10. La décision litigieuse vise les dispositions du code de l’entrée et du séjour des étrangers et du droit d’asile citées au point 8. Elle rappelle la durée de la présence de M. I en France et indique, par ailleurs, que l’intéressé a déclaré avoir vécu en concubinage avec une ressortissante française, dont il est aujourd’hui séparé, et qu’il serait père d’un enfant qui ne serait « pas à sa charge ». Elle fait aussi état des raisons pour lesquelles la présence de l’intéressée sur le territoire français constitue une menace pour l’ordre public. Cette décision est ainsi, au regard des exigences rappelées au point précédent, suffisamment motivée en droit comme en fait.
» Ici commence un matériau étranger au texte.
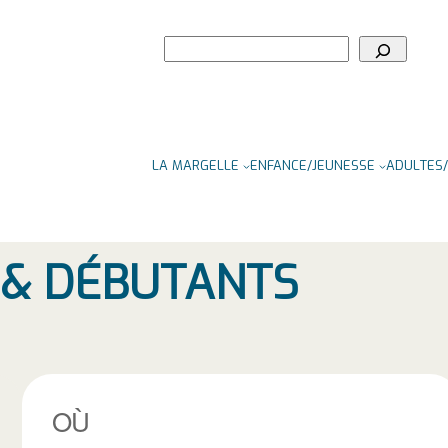
Rechercher
LA MARGELLE
ENFANCE/JEUNESSE
ADULTES/
S & DÉBUTANTS
OÙ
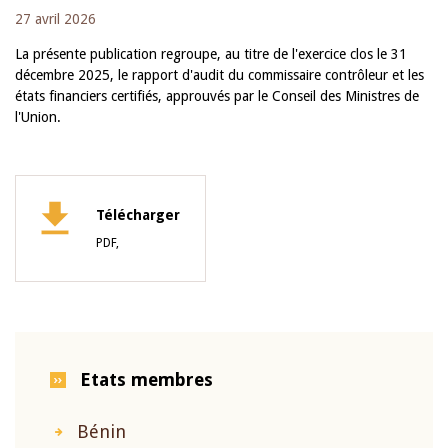
27 avril 2026
La présente publication regroupe, au titre de l'exercice clos le 31
décembre 2025, le rapport d'audit du commissaire contrôleur et les
états financiers certifiés, approuvés par le Conseil des Ministres de
l'Union.
Télécharger
PDF,
Etats membres
Bénin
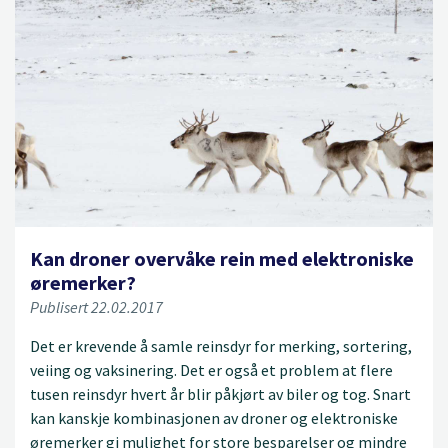
Kan droner overvåke rein med elektroniske
øremerker?
Publisert 22.02.2017
Det er krevende å samle reinsdyr for merking, sortering,
veiing og vaksinering. Det er også et problem at flere
tusen reinsdyr hvert år blir påkjørt av biler og tog. Snart
kan kanskje kombinasjonen av droner og elektroniske
øremerker gi mulighet for store besparelser og mindre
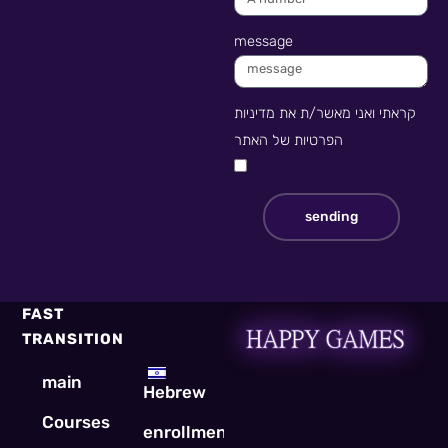
message
קראתי ואני מאשר/ת את מדיניות
הפרטיות של האתר
sending
FAST
TRANSITION
main
Hebrew
Courses
enrollment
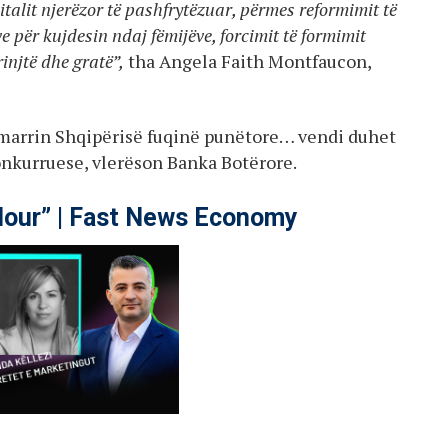
talit njerëzor të pashfrytëzuar, përmes reformimit të
e për kujdesin ndaj fëmijëve, forcimit të formimit
rinjtë dhe gratë”,
tha Angela Faith Montfaucon,
’i marrin Shqipërisë fuqinë punëtore… vendi duhet
konkurruese, vlerëson Banka Botërore.
our” | Fast News Economy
Il résulte en outre de cette motivation, et de ce qui a été dit aux points 3 et 5 du présent jugement, que le préfet de la Sarthe n’a pas entaché sa décision d’un défaut d’examen.
11. En second lieu, eu égard à ce qui a été dit au point 5, M. I n’est pas fondé à soutenir que la décision attaquée serait entachée d’une erreur manifeste d’appréciation de sa situation.
12. En troisième lieu, si M. I soutient que la décision attaquée serait entachée d’une erreur de droit, ce moyen n’est pas assorti de précisions suffisantes permettant d’en apprécier le bien-fondé.
13. En quatrième et dernier lieu, en l’absence d’illégalité de la mesure d’éloignement, M. I n’est pas fondé à exciper de l’illégalité de cette dernière à l’encontre de la décision portant interdiction de retour sur le territoire français.
14. Il résulte de tout ce qui précède que les conclusions à fin d’annulation dirigées contre l’arrêté du préfet de la Sarthe du 20 février 2025 doivent être rejetées, comme doivent l’être, par voie de conséquence, celles relatives aux frais d’instance.
D E C I D E :
Article 1er : La requête de M. I est rejetée.
Article 2 : Le présent jugement sera notifié à M. O I, au préfet de la Sarthe et à Me Yemene Tchouata.
Rendu public par mise à disposition au greffe le 19 mars 2025.
Le magistrat désigné,
T. TAVERNIERLa greffière,
A. DIALLO
La République mande et ordonne au préfet de la Sarthe en ce qui le concerne ou à tous commissaires de justice à ce requis en ce qui concerne les voies de droit commun contre les parties privées, de pourvoir à l’exécution de la présente décision.